Versioning Jupyter Notebooks With Git

There are a range of approaches to versioning Jupyter notebooks using git (e.g. here, here, and here) by removing any output before adding the notebooks to git. But they typically rely on adding a script to your executable path that can be invoked by a git filter to remove any output.

Update: jupytext can store notebooks as markdown and is recommended for versioning notebooks.

Fortunately, Jupyter’s own nbconvert can achieve the same task, which

avoids adding scripts to your exectuable path,
ensures that removing the output is always compatible with the Jupyter and python versions you are using.

Here’s how to set it up: First, open your ~/.gitconfig and add the following lines.

[filter "jupyter_clear_output"]
    clean = "jupyter nbconvert --stdin --stdout --log-level=ERROR \
             --to notebook --ClearOutputPreprocessor.enabled=True"
    smudge = cat
    required = true

The lines define a git filter called jupyter_clear_output which applies the clean filter when changes are staged and the smudge filter when files are checked out. The smudge filter is trivial: it just reproduces the input. The clean filter invokes nbconvert, reading from stdin, writing to stdout, converting to the notebook file format, and clearing all output.

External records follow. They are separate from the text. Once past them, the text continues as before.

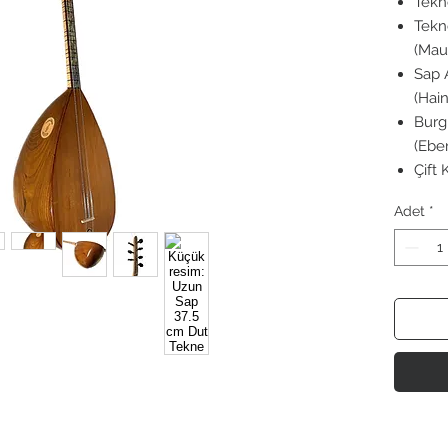
Tekn
Tekn
(Mau
Sap 
(Hai
Burg
(Ebe
Çift
Adet
*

The flag required = true ensures that the filter does not fail silently.

The final step is to register the .ipynb extension with the jupyter_clear_output filter. If you would like to enable the filter on a per-repository basis, simply add a .gitattributes with the following content to your repository.

*.ipynb    filter=jupyter_clear_output

If you want to enable the filter globally, add the line above to ~/.gitattributes and let git know about the attributes file by adding the following line to your ~/.gitconfig.

[core]
    attributesfile = ~/.gitattributes